Abstract:
One of the most frequent neurological conditions in newborns is neonatal seizures, which may indicate severe
neurological dysfunction. These seizures may have very subtle or very modest clinical indications because patterns like oscillatory
(spike) trains begin with relatively low amplitude and gradually increase over time. This becomes very challenging and erroneous if
clinical observation is the primary basis for identifying newborn seizures. In this study, a diagnosis system using deep convolutional
neural networks is proposed to determine and classify the severity level of neonatal seizures using multichannel neonatal EEG data.
Methods: Datasets from publicly accessible online sources were used to compile clinical multichannel EEG datasets. Various
preprocessing steps were taken, including the conversion of 2D time series data to equivalent waveform pictures. The proposed
models have undergone training, and evaluations of their performance were conducted.

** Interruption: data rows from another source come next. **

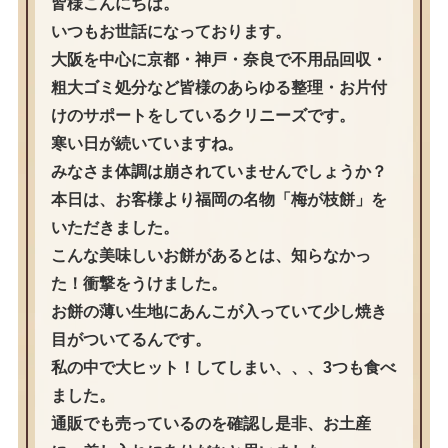
皆様こんにちは。
いつもお世話になっております。
大阪を中心に京都・神戸・奈良で不用品回収・
粗大ゴミ処分など皆様のあらゆる整理・お片付
けのサポートをしているクリニーズです。
寒い日が続いていますね。
みなさま体調は崩されていませんでしょうか？
本日は、お客様より福岡の名物「梅が枝餅」を
いただきました。
こんな美味しいお餅があるとは、知らなかっ
た！衝撃をうけました。
お餅の薄い生地にあんこが入っていて少し焼き
目がついてるんです。
私の中で大ヒット！してしまい、、、3つも食べ
ました。
通販でも売っているのを確認し是非、お土産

Results: The proposed CNN was used to perform binary classification with an accuracy of 92.6%, F1-score of 92.7%, specificity of
92.8%, and precision of 92.6%. To detect newborn seizures, this model is utilized. Using the proposed CNN model, multiclassification
was performed with accuracy rates of 88.6%, specificity rates of 92.18%, F1-score rates of 85.61%, and precision rates of 88.9%. The
results demonstrated that the suggested strategy can assist medical professionals in making accurate diagnoses close to healthcare
institutions.
Conclusion: The developed system was capable of detecting neonatal seizures and has the potential to be used as a decision-making
tool in resource-limited areas with a scarcity of expert neurologists.